À la découverte des lieux…

La visite du site permet de comprendre le mode d’aménagement des habitations troglodytiques.

Des marches taillées dans le roc mènent à l’entrée d’origine de la forteresse. C’est la seule entrée possible. Intégrée au système défensif, elle est protégée par un poste à partir duquel des projectiles pouvaient être lancés. Une porte et un pont-levis complétaient ce dispositif. Le « grand escalier », l’un des plus grands escaliers monolithiques en Europe, mène à une terrasse supérieure.

Le tunnel du « pas du miroir » permet de quitter le Fort et d’entrer dans la Cité, une grande plate-forme de 400 mètres de long, l’un des plus grands et des plus anciens sites rupestres du monde. Cet abri naturel constituait la partie principale de la ville.

Des reconstitutions d’habitat permettent de comprendre les grands principes de l’habitat troglodytique au Moyen-Âge. Des trous, pratiqués dans la roche calcaire, permettent de soutenir la charpente. Les façades ressemblent à celle des maisons à colombages construites dans le style traditionnel de l’époque médiévale. Les toits étaient couverts de pierres plates appelées lauzes. À l’intérieur, les parois de la grotte servent de murs et des cavités sont creusées dans la roche pour servir de zones de stockage. Des canalisations pour récupérer et évacuer les eaux sont visibles ainsi que 1 500 anneaux creusés dans le rocher pour accrocher les lampes et les bêtes.

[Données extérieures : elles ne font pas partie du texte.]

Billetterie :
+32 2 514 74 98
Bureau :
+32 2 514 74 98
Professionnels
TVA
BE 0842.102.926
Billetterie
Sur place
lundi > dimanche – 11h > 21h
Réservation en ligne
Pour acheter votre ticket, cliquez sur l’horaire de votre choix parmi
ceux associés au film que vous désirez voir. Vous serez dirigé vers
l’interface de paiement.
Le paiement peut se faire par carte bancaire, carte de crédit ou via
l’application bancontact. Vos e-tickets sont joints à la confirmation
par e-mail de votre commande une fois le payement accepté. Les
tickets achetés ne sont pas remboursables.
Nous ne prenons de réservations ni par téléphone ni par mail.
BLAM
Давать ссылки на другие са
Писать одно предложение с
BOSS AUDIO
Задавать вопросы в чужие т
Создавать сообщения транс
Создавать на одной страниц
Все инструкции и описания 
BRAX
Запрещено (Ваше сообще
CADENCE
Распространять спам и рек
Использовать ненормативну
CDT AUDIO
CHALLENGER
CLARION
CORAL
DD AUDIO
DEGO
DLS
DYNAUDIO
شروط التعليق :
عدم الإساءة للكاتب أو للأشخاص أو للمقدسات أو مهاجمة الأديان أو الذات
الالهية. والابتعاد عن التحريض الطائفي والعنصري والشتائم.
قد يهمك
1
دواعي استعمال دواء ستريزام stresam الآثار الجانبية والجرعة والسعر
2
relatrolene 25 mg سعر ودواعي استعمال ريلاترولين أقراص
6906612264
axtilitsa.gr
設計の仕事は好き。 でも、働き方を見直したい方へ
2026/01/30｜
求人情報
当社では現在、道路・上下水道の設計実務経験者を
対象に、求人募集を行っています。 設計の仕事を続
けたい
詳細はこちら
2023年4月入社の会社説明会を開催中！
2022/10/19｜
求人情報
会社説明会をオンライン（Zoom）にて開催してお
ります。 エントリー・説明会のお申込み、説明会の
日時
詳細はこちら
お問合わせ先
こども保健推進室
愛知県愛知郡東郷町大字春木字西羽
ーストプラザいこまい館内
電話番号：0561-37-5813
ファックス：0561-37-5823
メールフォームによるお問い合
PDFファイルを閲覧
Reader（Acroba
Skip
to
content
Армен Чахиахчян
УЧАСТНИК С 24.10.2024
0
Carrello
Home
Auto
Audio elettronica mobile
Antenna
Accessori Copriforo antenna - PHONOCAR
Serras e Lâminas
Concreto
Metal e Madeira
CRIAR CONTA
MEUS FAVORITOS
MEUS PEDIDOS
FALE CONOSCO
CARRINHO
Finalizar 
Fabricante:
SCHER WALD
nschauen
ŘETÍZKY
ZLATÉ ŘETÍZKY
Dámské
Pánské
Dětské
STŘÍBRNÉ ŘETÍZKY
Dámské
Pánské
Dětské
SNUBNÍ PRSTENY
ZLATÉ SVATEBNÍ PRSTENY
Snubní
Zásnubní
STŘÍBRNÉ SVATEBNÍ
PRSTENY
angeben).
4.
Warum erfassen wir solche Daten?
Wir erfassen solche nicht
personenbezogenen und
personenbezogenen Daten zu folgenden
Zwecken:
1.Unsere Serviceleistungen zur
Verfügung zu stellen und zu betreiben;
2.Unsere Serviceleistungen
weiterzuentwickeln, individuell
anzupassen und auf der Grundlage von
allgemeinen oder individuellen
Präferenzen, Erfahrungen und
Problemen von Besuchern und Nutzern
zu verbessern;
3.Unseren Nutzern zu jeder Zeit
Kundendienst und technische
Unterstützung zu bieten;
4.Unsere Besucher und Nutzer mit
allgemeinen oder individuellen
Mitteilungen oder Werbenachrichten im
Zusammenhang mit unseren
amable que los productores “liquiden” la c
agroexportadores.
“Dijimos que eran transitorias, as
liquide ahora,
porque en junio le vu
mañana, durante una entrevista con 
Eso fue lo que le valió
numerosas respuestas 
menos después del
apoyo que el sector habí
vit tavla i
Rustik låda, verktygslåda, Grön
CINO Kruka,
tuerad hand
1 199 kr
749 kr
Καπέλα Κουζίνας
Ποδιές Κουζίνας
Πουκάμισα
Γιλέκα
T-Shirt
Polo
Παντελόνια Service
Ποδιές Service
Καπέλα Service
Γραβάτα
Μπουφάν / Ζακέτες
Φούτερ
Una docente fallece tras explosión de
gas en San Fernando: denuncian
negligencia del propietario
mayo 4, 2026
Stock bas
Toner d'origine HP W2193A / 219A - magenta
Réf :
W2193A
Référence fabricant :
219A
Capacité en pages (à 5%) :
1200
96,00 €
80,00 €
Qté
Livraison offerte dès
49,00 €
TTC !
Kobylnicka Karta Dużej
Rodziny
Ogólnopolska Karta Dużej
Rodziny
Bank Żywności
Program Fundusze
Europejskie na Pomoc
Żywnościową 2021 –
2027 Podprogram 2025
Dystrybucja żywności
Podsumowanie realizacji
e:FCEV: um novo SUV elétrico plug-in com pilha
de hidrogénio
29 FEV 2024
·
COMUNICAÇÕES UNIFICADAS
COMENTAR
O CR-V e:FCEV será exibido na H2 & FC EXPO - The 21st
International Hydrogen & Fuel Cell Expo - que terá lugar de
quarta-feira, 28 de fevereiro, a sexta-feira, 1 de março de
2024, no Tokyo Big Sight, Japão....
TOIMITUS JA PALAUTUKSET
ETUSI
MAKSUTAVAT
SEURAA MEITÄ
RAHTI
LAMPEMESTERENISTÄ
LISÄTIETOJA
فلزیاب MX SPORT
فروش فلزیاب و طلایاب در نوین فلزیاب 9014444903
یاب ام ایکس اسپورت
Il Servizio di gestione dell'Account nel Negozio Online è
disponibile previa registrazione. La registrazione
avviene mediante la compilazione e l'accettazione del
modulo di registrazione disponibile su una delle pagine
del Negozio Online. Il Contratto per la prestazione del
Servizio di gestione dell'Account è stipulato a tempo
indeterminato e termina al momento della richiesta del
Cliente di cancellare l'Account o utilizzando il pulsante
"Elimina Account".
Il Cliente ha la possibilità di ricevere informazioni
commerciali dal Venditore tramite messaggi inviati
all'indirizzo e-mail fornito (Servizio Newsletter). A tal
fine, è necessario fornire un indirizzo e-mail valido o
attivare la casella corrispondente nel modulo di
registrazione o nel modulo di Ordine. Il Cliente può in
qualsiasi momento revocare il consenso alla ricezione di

On peut découvrir une vingtaine de lieux de vie, clairement identifiables : la cuisine, la forge, l’étable, l’abattoir à proximité d’un fumoir pour la conservation des viandes, l’église et ses sépultures, un coffre-fort… On peut également admirer des reconstitutions de machines de génie civil, dont l’impressionnant treuil à tambour. Également appelée « cage à écureuil », elle était utilisée dès le XIIesiècle : un homme pouvait soulever à lui seul jusqu’à 500 kg tout simplement en marchant à l’intérieur de la roue.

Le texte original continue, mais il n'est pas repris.